We go on not from where we thought we’d be, or where we wish we were, but from where we are.


“The light which puts out our eyes is darkness to us. Only that day dawns to which we are awake. There is more day to dawn. The sun is but a morning star.”

the final lines of Walden

There’s no getting around it — I’m tired. The enterprise of building on The Mountain drains me even when everything is proceeding in semi-linear fashion, but this hard stop has stolen wind from my sails.

Deb feels the same slump, I know.

That’s natural. We’re not fighting it. We know it’s not a permanent condition.

“You climb the mountain in an equilibrium between restlessness and exhaustion,” Robert Pirsig observed in Zen and the Art of Motorcycle Maintenance. “It’s the sides of the mountain which sustain life, not the top.

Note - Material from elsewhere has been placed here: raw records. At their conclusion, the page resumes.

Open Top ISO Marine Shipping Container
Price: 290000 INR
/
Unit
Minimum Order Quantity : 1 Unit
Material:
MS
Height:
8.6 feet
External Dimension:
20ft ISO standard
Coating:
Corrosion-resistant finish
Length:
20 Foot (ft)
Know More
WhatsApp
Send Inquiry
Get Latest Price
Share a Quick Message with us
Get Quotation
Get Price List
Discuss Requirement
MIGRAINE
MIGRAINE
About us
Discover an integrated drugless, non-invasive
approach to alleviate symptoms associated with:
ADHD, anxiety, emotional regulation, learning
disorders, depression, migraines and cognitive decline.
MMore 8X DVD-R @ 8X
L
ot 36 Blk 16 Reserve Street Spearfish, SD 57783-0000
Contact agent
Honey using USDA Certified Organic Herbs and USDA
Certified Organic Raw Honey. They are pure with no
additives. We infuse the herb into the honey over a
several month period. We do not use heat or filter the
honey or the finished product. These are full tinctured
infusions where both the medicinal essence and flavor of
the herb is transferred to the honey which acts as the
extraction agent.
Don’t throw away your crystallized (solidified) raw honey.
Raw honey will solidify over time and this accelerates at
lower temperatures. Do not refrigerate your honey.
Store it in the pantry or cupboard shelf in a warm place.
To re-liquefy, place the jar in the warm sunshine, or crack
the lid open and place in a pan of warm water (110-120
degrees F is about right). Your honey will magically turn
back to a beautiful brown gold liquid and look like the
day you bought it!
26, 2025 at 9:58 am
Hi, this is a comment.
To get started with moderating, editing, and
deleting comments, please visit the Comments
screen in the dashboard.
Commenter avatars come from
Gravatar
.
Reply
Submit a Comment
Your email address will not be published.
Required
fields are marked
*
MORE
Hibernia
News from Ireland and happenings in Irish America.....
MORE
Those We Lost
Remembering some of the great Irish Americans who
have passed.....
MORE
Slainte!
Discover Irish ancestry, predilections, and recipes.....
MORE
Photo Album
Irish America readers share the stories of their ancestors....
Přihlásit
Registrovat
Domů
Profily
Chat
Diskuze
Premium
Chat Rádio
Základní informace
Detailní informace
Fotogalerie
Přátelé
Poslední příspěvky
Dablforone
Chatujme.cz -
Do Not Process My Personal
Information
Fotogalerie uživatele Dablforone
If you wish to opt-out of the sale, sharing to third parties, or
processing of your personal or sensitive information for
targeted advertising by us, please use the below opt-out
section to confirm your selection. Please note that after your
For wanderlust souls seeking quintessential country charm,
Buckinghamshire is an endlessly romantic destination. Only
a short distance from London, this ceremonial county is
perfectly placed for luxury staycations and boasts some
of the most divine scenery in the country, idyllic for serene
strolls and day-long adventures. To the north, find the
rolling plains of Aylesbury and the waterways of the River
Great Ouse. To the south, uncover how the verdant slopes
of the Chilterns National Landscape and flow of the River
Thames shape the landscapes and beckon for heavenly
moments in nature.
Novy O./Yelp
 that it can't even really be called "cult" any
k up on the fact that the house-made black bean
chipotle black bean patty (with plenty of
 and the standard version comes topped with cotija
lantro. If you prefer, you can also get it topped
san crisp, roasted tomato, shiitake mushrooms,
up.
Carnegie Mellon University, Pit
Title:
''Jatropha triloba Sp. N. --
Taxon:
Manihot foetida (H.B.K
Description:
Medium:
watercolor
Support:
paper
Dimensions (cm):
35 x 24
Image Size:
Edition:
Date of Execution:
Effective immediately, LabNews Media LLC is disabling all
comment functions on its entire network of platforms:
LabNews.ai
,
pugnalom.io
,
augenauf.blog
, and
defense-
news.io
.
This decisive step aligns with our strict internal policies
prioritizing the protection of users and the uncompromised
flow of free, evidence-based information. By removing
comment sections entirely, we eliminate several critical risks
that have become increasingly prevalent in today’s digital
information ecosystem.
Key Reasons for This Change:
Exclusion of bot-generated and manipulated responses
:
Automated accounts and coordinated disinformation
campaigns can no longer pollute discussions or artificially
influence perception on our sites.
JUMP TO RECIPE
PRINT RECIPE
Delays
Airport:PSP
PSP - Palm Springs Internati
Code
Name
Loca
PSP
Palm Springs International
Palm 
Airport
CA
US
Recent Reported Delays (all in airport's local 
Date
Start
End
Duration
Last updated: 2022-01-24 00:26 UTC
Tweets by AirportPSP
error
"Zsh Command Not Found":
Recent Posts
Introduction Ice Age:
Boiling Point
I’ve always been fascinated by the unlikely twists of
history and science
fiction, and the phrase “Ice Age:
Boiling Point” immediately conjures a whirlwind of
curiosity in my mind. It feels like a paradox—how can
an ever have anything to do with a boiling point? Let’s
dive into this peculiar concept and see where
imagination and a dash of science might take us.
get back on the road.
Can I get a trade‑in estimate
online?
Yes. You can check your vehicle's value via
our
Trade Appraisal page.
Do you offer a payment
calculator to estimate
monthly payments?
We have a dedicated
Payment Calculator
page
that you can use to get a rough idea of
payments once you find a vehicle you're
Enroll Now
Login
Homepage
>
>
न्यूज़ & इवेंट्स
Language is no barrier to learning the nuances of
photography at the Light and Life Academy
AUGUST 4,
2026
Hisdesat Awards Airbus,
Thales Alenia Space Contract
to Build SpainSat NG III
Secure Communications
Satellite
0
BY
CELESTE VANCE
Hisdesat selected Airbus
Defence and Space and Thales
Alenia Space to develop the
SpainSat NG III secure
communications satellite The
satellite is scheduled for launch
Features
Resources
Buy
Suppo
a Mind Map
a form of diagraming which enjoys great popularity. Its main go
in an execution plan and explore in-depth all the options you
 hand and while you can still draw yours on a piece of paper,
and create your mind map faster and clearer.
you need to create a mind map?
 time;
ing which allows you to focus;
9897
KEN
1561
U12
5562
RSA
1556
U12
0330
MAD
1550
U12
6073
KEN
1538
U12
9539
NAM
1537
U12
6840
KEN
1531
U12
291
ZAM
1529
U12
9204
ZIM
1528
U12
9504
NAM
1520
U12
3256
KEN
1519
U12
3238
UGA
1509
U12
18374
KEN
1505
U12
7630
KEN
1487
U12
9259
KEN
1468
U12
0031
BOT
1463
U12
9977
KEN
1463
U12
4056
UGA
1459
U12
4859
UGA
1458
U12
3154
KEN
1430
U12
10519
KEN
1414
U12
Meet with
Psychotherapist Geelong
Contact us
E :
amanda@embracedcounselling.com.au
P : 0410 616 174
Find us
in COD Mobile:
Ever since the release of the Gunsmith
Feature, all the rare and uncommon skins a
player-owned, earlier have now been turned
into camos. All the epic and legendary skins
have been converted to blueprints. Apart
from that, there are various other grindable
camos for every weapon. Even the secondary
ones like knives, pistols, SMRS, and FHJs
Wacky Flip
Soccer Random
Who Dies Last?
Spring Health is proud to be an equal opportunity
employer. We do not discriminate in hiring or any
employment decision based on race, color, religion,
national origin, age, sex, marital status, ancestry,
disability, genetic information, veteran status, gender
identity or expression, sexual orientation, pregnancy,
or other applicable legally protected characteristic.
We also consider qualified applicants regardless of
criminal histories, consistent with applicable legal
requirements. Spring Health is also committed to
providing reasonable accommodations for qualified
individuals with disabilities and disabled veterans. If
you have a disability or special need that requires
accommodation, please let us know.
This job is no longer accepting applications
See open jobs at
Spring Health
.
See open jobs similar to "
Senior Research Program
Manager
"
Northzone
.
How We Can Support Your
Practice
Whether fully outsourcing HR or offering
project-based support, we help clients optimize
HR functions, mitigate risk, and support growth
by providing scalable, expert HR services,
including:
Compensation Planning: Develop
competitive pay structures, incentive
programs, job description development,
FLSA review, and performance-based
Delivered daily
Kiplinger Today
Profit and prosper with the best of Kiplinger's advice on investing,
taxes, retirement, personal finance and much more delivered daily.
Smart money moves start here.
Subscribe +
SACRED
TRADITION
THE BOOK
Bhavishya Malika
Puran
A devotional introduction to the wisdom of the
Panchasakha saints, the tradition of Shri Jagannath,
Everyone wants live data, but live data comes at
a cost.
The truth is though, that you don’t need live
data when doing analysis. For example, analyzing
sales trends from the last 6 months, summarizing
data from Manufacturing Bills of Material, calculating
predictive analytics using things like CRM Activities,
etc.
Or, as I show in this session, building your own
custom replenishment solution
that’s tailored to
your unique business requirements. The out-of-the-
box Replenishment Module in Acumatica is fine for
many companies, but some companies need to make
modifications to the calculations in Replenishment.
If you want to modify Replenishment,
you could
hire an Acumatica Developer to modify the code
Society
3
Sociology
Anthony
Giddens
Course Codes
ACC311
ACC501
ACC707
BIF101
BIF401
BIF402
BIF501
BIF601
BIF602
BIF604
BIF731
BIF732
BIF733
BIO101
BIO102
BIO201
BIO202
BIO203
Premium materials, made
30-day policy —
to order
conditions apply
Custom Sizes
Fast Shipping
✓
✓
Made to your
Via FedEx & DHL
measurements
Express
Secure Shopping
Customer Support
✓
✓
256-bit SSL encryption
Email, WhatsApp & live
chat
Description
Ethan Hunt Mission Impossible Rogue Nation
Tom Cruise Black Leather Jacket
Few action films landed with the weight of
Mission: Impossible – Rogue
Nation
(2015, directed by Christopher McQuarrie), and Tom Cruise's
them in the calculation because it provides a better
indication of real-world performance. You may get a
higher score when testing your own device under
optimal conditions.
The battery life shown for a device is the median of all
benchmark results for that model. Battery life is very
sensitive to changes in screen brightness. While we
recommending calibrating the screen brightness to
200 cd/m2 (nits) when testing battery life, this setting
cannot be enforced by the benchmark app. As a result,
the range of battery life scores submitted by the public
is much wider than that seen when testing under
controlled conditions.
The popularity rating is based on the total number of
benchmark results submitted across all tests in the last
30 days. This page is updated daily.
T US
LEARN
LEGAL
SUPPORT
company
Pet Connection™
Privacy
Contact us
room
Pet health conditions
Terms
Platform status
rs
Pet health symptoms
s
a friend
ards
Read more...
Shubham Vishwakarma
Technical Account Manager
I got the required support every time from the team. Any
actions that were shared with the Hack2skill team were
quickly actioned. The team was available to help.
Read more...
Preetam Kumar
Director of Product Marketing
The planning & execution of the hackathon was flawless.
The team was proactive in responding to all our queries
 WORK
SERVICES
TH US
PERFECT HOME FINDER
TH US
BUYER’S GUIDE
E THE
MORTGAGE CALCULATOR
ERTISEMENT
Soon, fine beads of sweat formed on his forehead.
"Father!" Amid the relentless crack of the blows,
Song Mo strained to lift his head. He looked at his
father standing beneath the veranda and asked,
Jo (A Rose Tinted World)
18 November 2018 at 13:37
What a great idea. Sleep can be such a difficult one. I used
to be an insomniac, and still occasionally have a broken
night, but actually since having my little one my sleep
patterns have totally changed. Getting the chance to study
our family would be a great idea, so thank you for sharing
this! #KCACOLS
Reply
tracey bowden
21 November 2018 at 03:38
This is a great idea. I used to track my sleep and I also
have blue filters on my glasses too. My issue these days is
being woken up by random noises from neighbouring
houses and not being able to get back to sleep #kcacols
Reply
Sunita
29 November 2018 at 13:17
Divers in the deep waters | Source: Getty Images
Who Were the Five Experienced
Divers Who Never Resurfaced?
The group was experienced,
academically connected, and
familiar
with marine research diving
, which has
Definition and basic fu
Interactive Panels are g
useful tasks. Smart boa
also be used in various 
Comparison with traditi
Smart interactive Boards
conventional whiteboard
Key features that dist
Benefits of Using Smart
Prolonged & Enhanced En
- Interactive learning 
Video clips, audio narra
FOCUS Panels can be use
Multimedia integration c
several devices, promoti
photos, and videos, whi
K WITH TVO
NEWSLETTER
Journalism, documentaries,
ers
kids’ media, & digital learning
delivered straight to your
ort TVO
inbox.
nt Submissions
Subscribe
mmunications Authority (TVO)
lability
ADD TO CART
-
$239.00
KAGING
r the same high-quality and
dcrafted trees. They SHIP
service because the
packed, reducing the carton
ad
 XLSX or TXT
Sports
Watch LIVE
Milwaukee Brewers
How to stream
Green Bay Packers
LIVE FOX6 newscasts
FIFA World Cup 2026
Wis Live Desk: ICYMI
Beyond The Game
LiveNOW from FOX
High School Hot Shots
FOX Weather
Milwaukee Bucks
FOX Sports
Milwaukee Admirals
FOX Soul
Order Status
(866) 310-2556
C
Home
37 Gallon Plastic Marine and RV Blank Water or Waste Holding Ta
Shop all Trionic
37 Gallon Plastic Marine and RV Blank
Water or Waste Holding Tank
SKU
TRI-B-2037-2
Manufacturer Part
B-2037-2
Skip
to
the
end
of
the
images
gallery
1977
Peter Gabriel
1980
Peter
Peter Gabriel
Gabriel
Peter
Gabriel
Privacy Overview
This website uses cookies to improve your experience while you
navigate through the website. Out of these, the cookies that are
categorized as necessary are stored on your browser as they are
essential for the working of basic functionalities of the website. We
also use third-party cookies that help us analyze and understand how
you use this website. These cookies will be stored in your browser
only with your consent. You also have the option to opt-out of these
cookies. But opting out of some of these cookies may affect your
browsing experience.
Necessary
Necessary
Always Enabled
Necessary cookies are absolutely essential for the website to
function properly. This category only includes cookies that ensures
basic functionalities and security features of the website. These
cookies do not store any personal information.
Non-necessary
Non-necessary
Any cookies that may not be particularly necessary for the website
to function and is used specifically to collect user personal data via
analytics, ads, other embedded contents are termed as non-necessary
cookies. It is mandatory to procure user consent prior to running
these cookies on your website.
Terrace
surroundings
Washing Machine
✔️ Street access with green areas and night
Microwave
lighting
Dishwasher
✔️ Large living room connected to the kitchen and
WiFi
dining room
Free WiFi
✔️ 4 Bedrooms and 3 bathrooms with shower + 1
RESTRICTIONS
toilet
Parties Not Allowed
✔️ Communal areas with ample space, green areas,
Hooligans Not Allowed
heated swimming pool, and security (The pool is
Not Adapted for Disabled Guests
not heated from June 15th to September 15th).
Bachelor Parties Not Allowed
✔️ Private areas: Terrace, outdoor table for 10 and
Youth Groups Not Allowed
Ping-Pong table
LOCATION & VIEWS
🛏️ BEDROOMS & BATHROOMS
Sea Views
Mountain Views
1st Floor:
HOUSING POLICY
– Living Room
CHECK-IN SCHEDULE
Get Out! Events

“Here’s where things grow.”

Those words both guide and sustain me. Throughout this endeavor, Deb and I have focused on the process — “where things grow” — and yet the whole point of the climb has been to reach the top. Now we’ve paused short of our summit to map a different route.

Up on The Mountain, as it turns out, Pirsig’s metaphor of the mountain is apt.

This is intensely personal for me. I feel my life-clock ticking, which tends to inflame my impatience. What I must do, it seems to me, is rediscover my “equilibrium” — the elusive sweet spot where I can enjoy the climb.

Truth is, it’s the only way.

To close here, and returning to Walden, I’ll dismiss that gnawing sense of my mortality and embrace each moment, remembering that “There is more day to dawn. The sun is but a morning star.”

Thanks for reading today. This is important to me.

Take care of yourselves, Patriots. Stay calm. Stay sharp. Stay free.